Work request — Please copy every line from the records below that contains the string "Покупайте".

..........

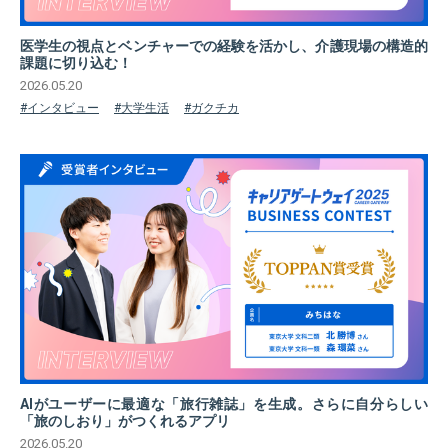
医学生の視点とベンチャーでの経験を活かし、介護現場の構造的
課題に切り込む！
2026.05.20
#インタビュー
#大学生活
#ガクチカ
AIがユーザーに最適な「旅行雑誌」を生成。さらに自分らしい
「旅のしおり」がつくれるアプリ
2026.05.20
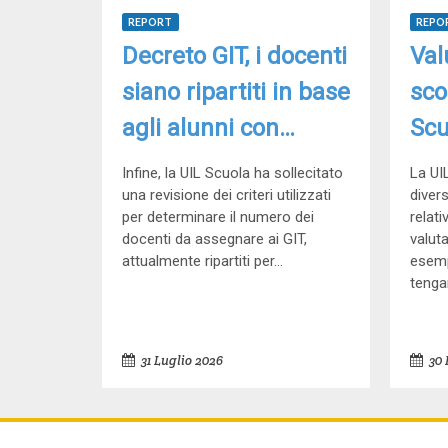
REPORT
REPO
Decreto GIT, i docenti
Val
siano ripartiti in base
sco
agli alunni con
Scu
disabilità
più
Infine, la UIL Scuola ha sollecitato
La UI
una revisione dei criteri utilizzati
rea
diver
per determinare il numero dei
relati
docenti da assegnare ai GIT,
valut
attualmente ripartiti per...
esemp
tenga
31 Luglio 2026
30 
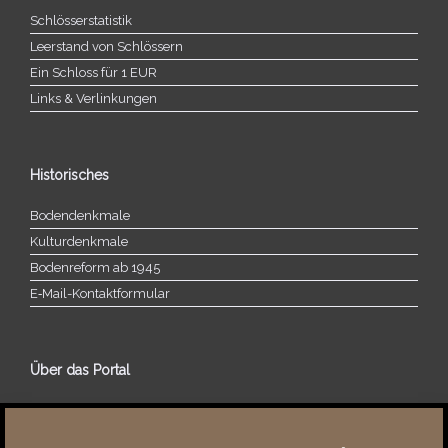
Schlösserstatistik
Leerstand von Schlössern
Ein Schloss für 1 EUR
Links & Verlinkungen
Historisches
Bodendenkmale
Kulturdenkmale
Bodenreform ab 1945
E‑Mail-​​Kontaktformular
Über das Portal
Über dieses Portal
Neuigkeiten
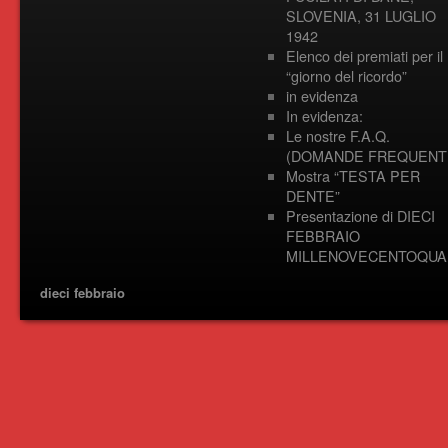
SLOVENIA, 31 LUGLIO
1942
Elenco dei premiati per il
“giorno del ricordo”
in evidenza
In evidenza:
Le nostre F.A.Q.
(DOMANDE FREQUENTI
Mostra “TESTA PER
DENTE”
Presentazione di DIECI
FEBBRAIO
MILLENOVECENTOQUA
dieci febbraio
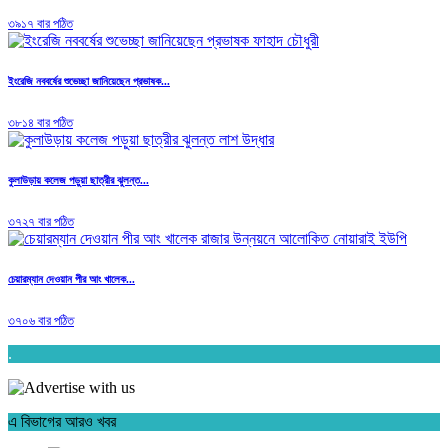
৩৯১৭ বার পঠিত
ইংরেজি নববর্ষের শুভেচ্ছা জানিয়েছেন প্রভাষক...
৩৮১৪ বার পঠিত
কুলাউড়ায় কলেজ পড়ুয়া ছাত্রীর ঝুলন্ত...
৩৭২৭ বার পঠিত
চেয়ারম্যান দেওয়ান পীর আং খালেক...
৩৭০৬ বার পঠিত
.
এ বিভাগের আরও খবর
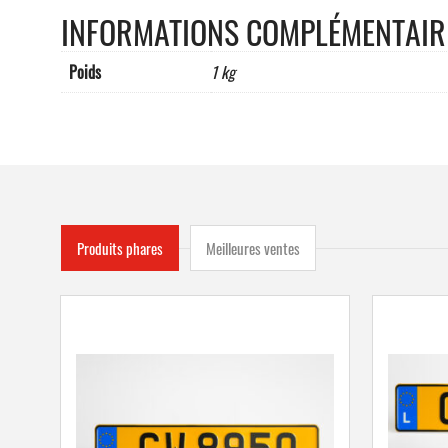
INFORMATIONS COMPLÉMENTAIR
Poids
1 kg
Produits phares
Meilleures ventes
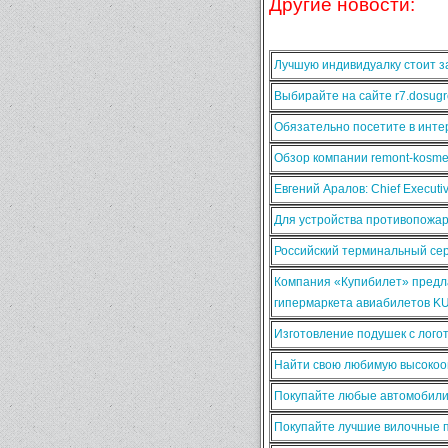
Другие новости:
Лучшую индивидуалку стоит за
Выбирайте на сайте r7.dosugr
Обязательно посетите в интер
Обзор компании remont-kosmet
Евгений Аралов: Chief Execut
Для устройства противопожа
Российский терминальный сер
Компания «Купибилет» предла
гипермаркета авиабилетов K
Изготовление подушек с лого
Найти свою любимую высокооп
Покупайте любые автомобили
Покупайте лучшие вилочные п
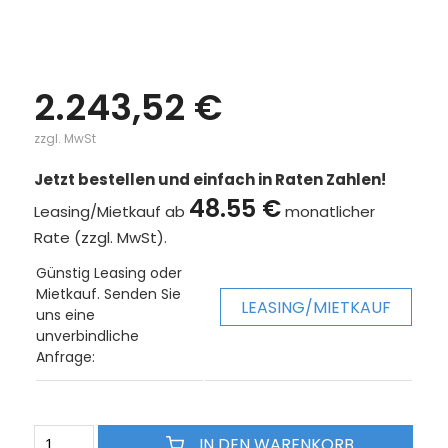
2.243,52 €
zzgl. MwSt
Jetzt bestellen und einfach in Raten Zahlen!
48.55 €
Leasing/Mietkauf ab
monatlicher
Rate (zzgl. MwSt).
Günstig Leasing oder
Mietkauf. Senden Sie
LEASING/MIETKAUF
uns eine
unverbindliche
Anfrage:
IN DEN WARENKORB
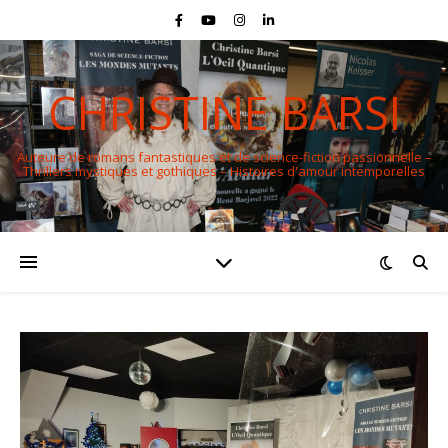
CHRISTINE BARSI
Auteure de romans fantastiques et de science-fiction passionnelle –
Thrillers mystiques et gothiques – Histoires d'amour intemporelles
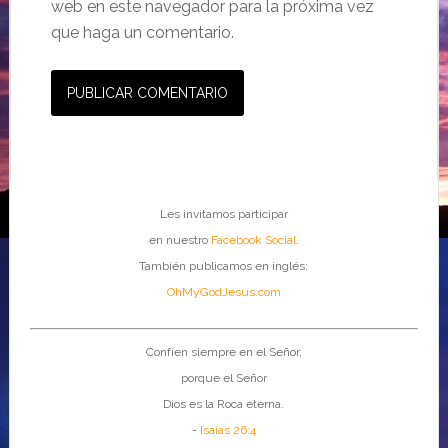
web en este navegador para la próxima vez
que haga un comentario.
Les invitamos participar
en nuestro
Facebook Social
.
También publicamos en inglés:
OhMyGodJesus.com
Confíen siempre en el Señor,
porque el Señor
Dios es la Roca eterna.
-
Isaías 26:4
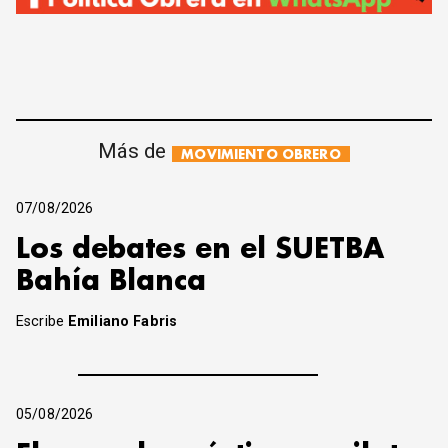
Más de
MOVIMIENTO OBRERO
07/08/2026
Los debates en el SUETBA
Bahía Blanca
Escribe
Emiliano Fabris
05/08/2026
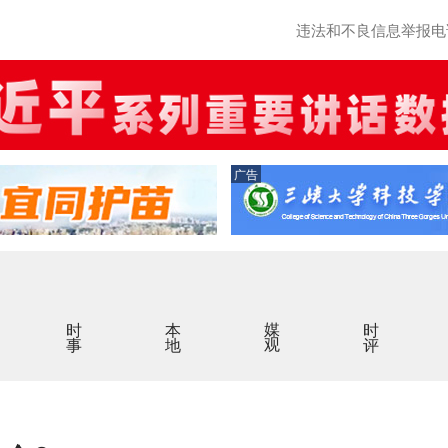
违法和不良信息举报电话：0
广告
时事
本地
媒观
时评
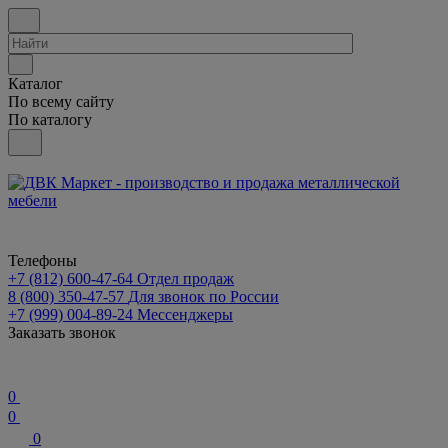
Каталог
По всему сайту
По каталогу
Телефоны
+7 (812) 600-47-64
Отдел продаж
8 (800) 350-47-57
Для звонок по России
+7 (999) 004-89-24
Мессенджеры
Заказать звонок
0
0
0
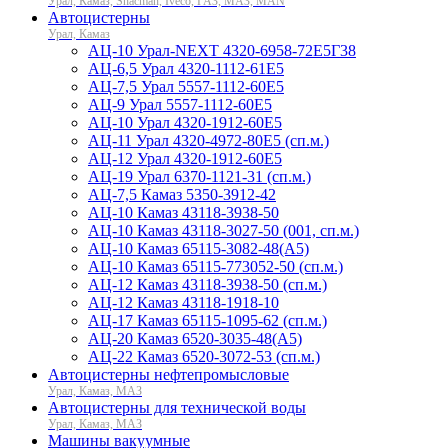
Урал, Камаз, Shacman, Iveco, ГАЗ, МАЗ, MAN
Автоцистерны
Урал, Камаз
АЦ-10 Урал-NEXT 4320-6958-72Е5Г38
АЦ-6,5 Урал 4320-1112-61Е5
АЦ-7,5 Урал 5557-1112-60Е5
АЦ-9 Урал 5557-1112-60Е5
АЦ-10 Урал 4320-1912-60Е5
АЦ-11 Урал 4320-4972-80Е5 (сп.м.)
АЦ-12 Урал 4320-1912-60Е5
АЦ-19 Урал 6370-1121-31 (сп.м.)
АЦ-7,5 Камаз 5350-3912-42
АЦ-10 Камаз 43118-3938-50
АЦ-10 Камаз 43118-3027-50 (001, сп.м.)
АЦ-10 Камаз 65115-3082-48(A5)
АЦ-10 Камаз 65115-773052-50 (сп.м.)
АЦ-12 Камаз 43118-3938-50 (сп.м.)
АЦ-12 Камаз 43118-1918-10
АЦ-17 Камаз 65115-1095-62 (сп.м.)
АЦ-20 Камаз 6520-3035-48(A5)
АЦ-22 Камаз 6520-3072-53 (сп.м.)
Автоцистерны нефтепромысловые
Урал, Камаз, МАЗ
Автоцистерны для технической воды
Урал, Камаз, МАЗ
Машины вакуумные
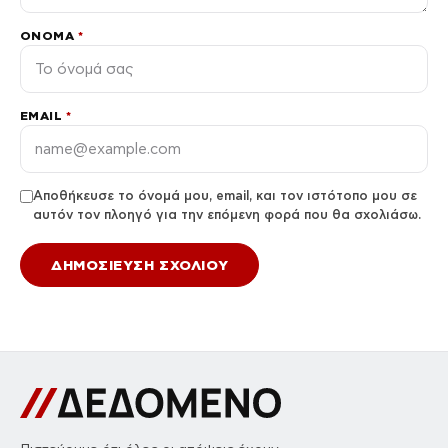
ΌΝΟΜΑ
*
EMAIL
*
Αποθήκευσε το όνομά μου, email, και τον ιστότοπο μου σε
αυτόν τον πλοηγό για την επόμενη φορά που θα σχολιάσω.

..........

Answer to the exercise —
Покупайте любые автомобили
Покупайте лучшие вилочные п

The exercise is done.